Scientists do a lot of stuff to cells in culture and rodents in plastic boxes, but ultimately we often want to better understand the human condition. It's always exciting for me, as a medical doctor, to see the sorts of translational studies that bring concepts from bench to bedside, so to speak.
TanYa M. Gwathmey1, Mark C. Chappell1, Patricia A. Nixon2, Lisa K. Washburn3
1Hypertension and Vascular Research, Wake Forest School of Medicine, Winston-Salem, NC,2Health and Exercise Science, Wake Forest School of Medicine, Winston-Salem, NC,3Dept of Pediatrics, Wake Forest School of Medicine, Winston-Salem, NC
Peri- and neo-natologists have know for many years that term delivery is preceded by a burst of cortisol from the fetal adrenal glands. This surge of steroid produces an increase in surfactant production by the fetal lungs, making them ready for postnatal life. It may also help drive kidney maturation for the external world.
In the 1980s betamethasone, a pharmacologic glucocorticoid similar to cortisol, became standard treatment for preterm labor. Women who presented advanced in labor might not receive it, because it would not get to the fetus in time. Those who would likely keep the critter in utero for another day or two got the shot.
Full-term is 37-38 weeks of estimated gestational age (EGA), based on the time from the last menstrual cycle (depending on which classification system you use). Nephrogenesis is not complete in the human fetus until 36 weeks EGA, so anything done in pregnancy prior to that time may have a substantial impact on future kidney structure and function.
The present study examined measures of kidney function in 14-year-old African American girls with or without prenatal exposure to betamethasone. First question: why girls? Turns out the sample of boys in this cohort is insufficient for these sorts of comparisons. The girls were classified in 3 groups: Full term; Preterm without betamethasone; and Preterm with betamethasone. Both preterm groups had similar degrees of prematurity, averaging 28 weeks EGA. All of these kids are fairly similar in many ways, and all have "normal" blood pressure; however, the preterm girls, both with and without betamethasone, trend higher within the normal range (reported at an earlier meeting).

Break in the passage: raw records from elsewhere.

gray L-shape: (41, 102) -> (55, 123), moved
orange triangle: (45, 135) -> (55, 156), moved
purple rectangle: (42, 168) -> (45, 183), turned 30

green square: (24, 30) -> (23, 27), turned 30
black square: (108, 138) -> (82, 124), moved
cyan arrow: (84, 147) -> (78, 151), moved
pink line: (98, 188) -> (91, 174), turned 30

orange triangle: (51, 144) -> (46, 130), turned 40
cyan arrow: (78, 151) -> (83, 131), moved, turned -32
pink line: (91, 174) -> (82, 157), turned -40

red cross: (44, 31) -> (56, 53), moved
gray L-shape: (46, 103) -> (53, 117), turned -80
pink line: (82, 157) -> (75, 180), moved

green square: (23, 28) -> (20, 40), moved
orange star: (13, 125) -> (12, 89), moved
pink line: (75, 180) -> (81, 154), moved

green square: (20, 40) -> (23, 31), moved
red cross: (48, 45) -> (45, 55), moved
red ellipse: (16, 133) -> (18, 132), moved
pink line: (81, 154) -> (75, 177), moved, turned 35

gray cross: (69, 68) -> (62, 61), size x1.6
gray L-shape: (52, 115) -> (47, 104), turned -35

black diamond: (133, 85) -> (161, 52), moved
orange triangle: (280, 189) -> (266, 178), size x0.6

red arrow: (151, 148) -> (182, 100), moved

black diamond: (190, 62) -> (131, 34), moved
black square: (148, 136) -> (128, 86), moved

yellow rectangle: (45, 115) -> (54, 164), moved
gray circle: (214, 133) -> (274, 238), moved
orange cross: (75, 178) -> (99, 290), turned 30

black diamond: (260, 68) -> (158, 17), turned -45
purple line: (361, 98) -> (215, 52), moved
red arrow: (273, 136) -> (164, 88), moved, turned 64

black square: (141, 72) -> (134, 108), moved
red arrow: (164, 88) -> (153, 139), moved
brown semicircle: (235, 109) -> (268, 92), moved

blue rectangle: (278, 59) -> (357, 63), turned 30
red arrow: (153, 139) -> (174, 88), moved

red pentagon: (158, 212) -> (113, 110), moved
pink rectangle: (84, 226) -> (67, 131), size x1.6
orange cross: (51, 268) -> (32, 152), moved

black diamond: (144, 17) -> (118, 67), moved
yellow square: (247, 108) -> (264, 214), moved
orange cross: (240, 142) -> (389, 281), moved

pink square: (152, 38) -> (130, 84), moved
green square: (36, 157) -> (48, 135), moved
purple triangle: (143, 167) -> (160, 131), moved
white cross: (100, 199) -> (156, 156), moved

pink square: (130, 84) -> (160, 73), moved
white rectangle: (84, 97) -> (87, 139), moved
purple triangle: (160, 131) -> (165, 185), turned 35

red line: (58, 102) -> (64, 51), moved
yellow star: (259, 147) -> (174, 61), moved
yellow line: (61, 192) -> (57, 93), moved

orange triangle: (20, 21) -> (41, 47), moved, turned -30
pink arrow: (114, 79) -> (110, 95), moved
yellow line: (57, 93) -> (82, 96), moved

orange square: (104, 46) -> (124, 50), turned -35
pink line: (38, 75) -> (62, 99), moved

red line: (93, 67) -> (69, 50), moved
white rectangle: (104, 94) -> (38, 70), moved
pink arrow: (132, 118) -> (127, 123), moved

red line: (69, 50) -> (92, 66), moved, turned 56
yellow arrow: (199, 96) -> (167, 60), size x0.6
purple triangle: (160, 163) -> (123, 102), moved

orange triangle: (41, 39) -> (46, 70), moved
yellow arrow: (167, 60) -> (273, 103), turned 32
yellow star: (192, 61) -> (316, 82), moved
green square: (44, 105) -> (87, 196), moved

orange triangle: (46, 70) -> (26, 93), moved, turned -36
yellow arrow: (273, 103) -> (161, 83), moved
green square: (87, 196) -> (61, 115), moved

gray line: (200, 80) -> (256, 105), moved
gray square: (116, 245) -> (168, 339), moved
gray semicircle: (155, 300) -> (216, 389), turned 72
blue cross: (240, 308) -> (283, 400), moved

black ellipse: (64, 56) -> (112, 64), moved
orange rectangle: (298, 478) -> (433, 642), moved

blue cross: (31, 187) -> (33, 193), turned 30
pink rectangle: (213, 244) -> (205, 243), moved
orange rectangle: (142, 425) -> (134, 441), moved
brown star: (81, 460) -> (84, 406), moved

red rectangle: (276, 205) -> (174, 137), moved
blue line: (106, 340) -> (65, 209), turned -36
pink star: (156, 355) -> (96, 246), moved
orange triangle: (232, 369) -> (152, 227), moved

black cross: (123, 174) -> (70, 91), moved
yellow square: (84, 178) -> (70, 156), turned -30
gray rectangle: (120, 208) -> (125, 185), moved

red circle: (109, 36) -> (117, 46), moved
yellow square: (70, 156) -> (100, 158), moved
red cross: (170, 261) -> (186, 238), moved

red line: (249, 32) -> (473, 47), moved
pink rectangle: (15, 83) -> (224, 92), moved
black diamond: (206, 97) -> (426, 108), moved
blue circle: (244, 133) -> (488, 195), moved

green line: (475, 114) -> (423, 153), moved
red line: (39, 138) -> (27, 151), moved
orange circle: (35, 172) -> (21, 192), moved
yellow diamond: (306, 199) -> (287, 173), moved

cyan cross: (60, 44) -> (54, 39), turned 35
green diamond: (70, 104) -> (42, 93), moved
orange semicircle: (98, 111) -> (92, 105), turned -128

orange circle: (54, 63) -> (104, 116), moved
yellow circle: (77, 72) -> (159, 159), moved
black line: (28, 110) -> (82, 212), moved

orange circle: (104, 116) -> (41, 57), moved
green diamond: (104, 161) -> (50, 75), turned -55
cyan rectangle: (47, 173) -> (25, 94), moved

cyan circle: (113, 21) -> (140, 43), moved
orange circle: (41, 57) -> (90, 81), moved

A number of markers of kidney health were presented in the current poster:
- 8-isoprostane, a marker of oxidative stress
- Angiotensinogen, the precursor of angiotensin
- Angiotensin II
Premature girls showed higher levels of urinary angiotensinogen, angiotensin II, and microalbuminuria, with trends to higher levels with betamethasone exposure. Betamethasone exposure increased 8-isoprostane in the urine over full-term girls; preterm subjects without betamethasone exposure had levels intermediate to the other groups.
Obviously these results are not the startling, clear-cut, "eureka" differences that we are used to seeing in studies of models. The numbers are fairly low, with only 10-20 subjects per group. People are less enthusiastic about controlling other variables than our animal or cellular subjects. We do not yet have information on physical activity, body habitus, perinatal exposure to other drugs, and a million other variables that may affect renal health.
We also do not have a non-African-American control group. Blacks in this country have a disproportionate risk of prematurity as well as hypertension and chronic kidney disease. While these studies suggest that being born early and getting betamethasone are both bad for African American kidneys, we do not know if these factors are different for the white population.
Now, don't get me wrong. Betamethasone treatment has improved respiratory issues (along with administration of surfactant at birth), and a long-term risk of hypertension and kidney disease beats dying at birth of prematurity and respiratory distress. It is important that we recognize effects of these agents so we can come up with strategies to mitigate their consequences.
As always, further study is in order. And these investigators are on the case.